Google sought to defuse a wide-ranging antitrust investigation in Europe on Monday with a proposal addressing claims that the company was using its power over the Internet search market to squeeze competitors in other industries.
The proposal came in response to preliminary findings that the search giant’s business practices may have amounted to “abuses of dominance,” a key concept in antitrust law in Europe.
Regulators there have emerged in recent years as perhaps the most forceful check on U.S. technology companies with growing worldwide markets.
“We have made a proposal to address the four areas the European Commission described as potential concerns,” Google, based in Mountain View, Calif., said in a statement. “We continue to work cooperatively with the commission.”
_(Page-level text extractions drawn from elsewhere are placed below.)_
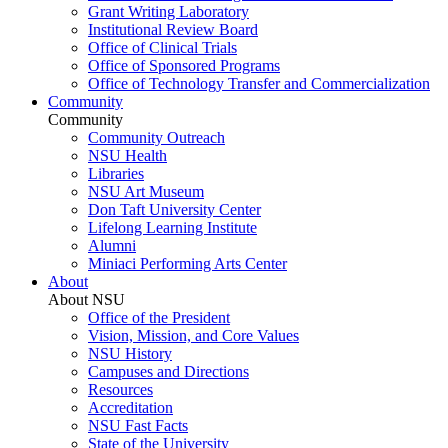
Grant Writing Laboratory
Institutional Review Board
Office of Clinical Trials
Office of Sponsored Programs
Office of Technology Transfer and Commercialization
Community
Community
Community Outreach
NSU Health
Libraries
NSU Art Museum
Don Taft University Center
Lifelong Learning Institute
Alumni
Miniaci Performing Arts Center
About
About NSU
Office of the President
Vision, Mission, and Core Values
NSU History
Campuses and Directions
Resources
Accreditation
NSU Fast Facts
State of the University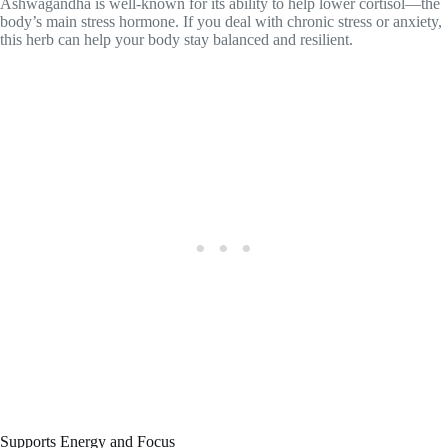
Ashwagandha is well-known for its ability to help lower cortisol—the
body’s main stress hormone. If you deal with chronic stress or anxiety,
this herb can help your body stay balanced and resilient.
Supports Energy and Focus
Company officials declined to elaborate on the statement or to release the proposal.
Commission Vice President Joaquin Almunia, Europe’s top antitrust official, in May called on Google to suggest proposals to change potentially abusive business practices.
The most serious, analysts say, concerns how Google lists its own direct links to products and services, compared with those offered by competitors.
Travel companies, such as Expedia and TripAdvisor, have complained that Google’s direct links to airfares push down their results in searches, costing them customers. They have joined Microsoft, which runs the rival Bing search engine, in FairSearch.org, an industry group critical of Google’s business practices.
The European Commission can fine companies as much as 10 percent of annual revenue for antitrust violations; for Google, that could be nearly $4 billion. The investigation began in November 2010.
“They have a lot to lose should the public begin to believe that they are gaming or fiddling with the results,” said Nicolas Petit, a professor at Belgium’s University of Liege Law School.